Although permanent structures are generally weatherproof and provide secure storage for agricultural products, there exist numerous drawbacks to their use. In addition to the relatively high cost of constructing and maintaining such structures, specialized equipment is often required to load or unload agricultural products therefrom. Considerable labor is also involved in handling and transporting agricultural products between the fields and such fixed storage facilities. For example, hay grown in a particular field may later be used to feed livestock grazing in the same field, requiring transport to and from a permanent storage facility. The use of remotely located storage structures thus involves unnecessary handling of the agricultural products, which is both time consuming and expensive in terms of labor cost. Additionally, permanent storage structures are generally not sealed or airtight, contributing to shrinkage, spoilage and losses in the nutritional value of agricultural product stored therein.
More recently, temporary structures have been developed for the storage of agricultural products. For example, agricultural storage bags have been used in conjunction with silage compression apparatus for in-field storage of agricultural products, thus eliminating the need for permanent storage facilities and the expenses associated therewith. An important benefit deriving from the use of agricultural storage bags involves the ability to provide airtight storage, thus eliminating the losses in the nutritional value of stored agricultural products characterized by other storage techniques.
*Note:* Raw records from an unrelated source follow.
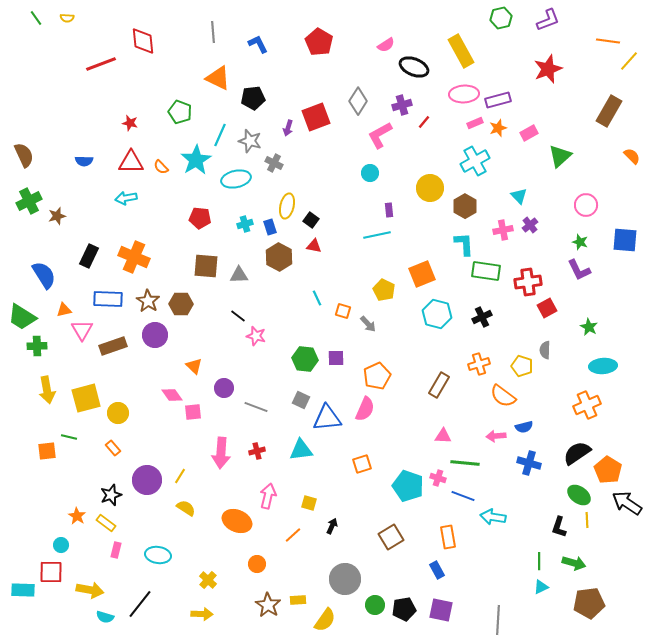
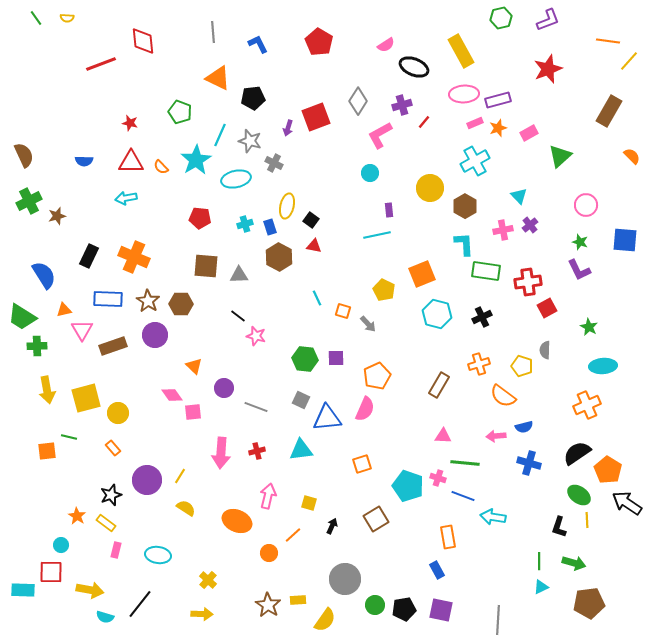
brown square at (391, 537): moved 15 px left, 18 px up
orange circle at (257, 564): moved 12 px right, 11 px up
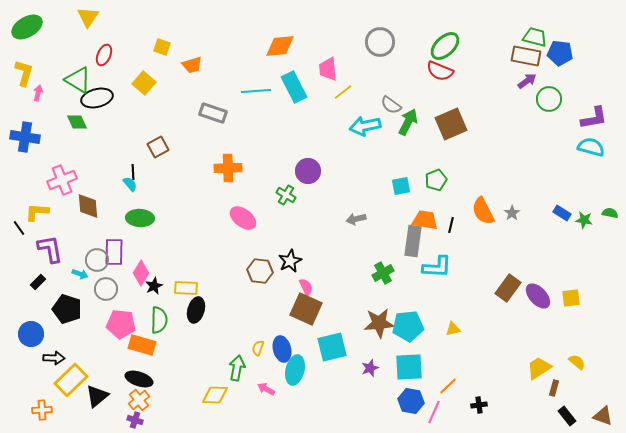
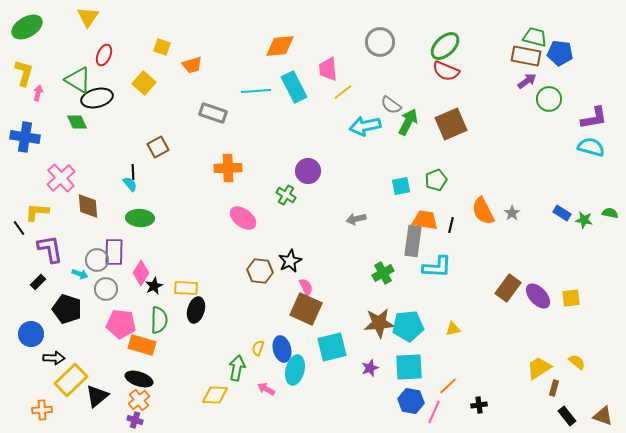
red semicircle at (440, 71): moved 6 px right
pink cross at (62, 180): moved 1 px left, 2 px up; rotated 20 degrees counterclockwise
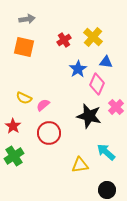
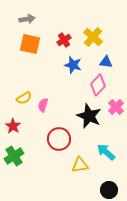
orange square: moved 6 px right, 3 px up
blue star: moved 5 px left, 4 px up; rotated 24 degrees counterclockwise
pink diamond: moved 1 px right, 1 px down; rotated 20 degrees clockwise
yellow semicircle: rotated 56 degrees counterclockwise
pink semicircle: rotated 32 degrees counterclockwise
black star: rotated 10 degrees clockwise
red circle: moved 10 px right, 6 px down
black circle: moved 2 px right
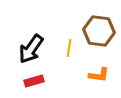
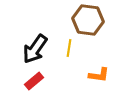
brown hexagon: moved 11 px left, 11 px up
black arrow: moved 4 px right
red rectangle: rotated 24 degrees counterclockwise
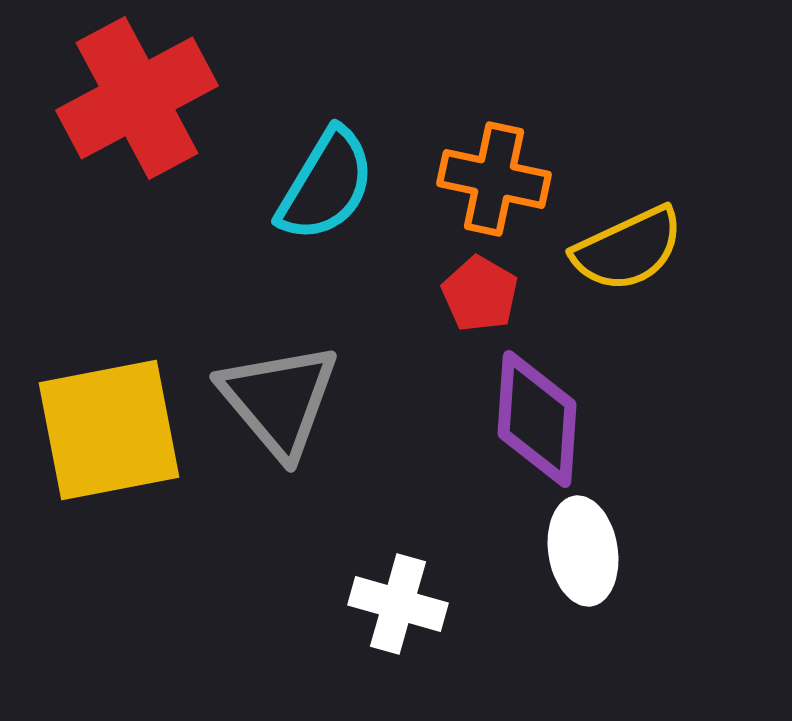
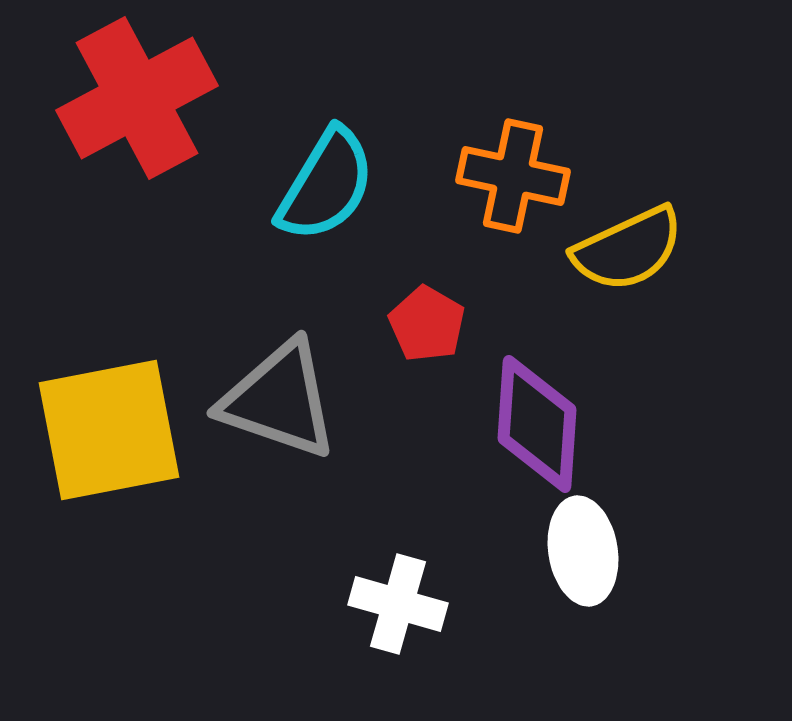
orange cross: moved 19 px right, 3 px up
red pentagon: moved 53 px left, 30 px down
gray triangle: rotated 31 degrees counterclockwise
purple diamond: moved 5 px down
Agricultural storage bags actually comprise large diameter, elongate, flexible plastic tubes. For example, a typical agricultural storage bag may have a diameter of up to 9 feet or more and a length of up to 135 feet or more. Agricultural storage bags are folded prior to shipment, and are thereafter mounted on the housing or tunnel of a silage compression machine in the folded condition. The silage compression machine functions to feed and compress agricultural material into the agricultural storage bag. As material is fed into the storage bag, the silage compression machine slowly moves away from the built up mass of compressed material, thereby pulling the bag off of the rear of the tunnel of the silage compression machine.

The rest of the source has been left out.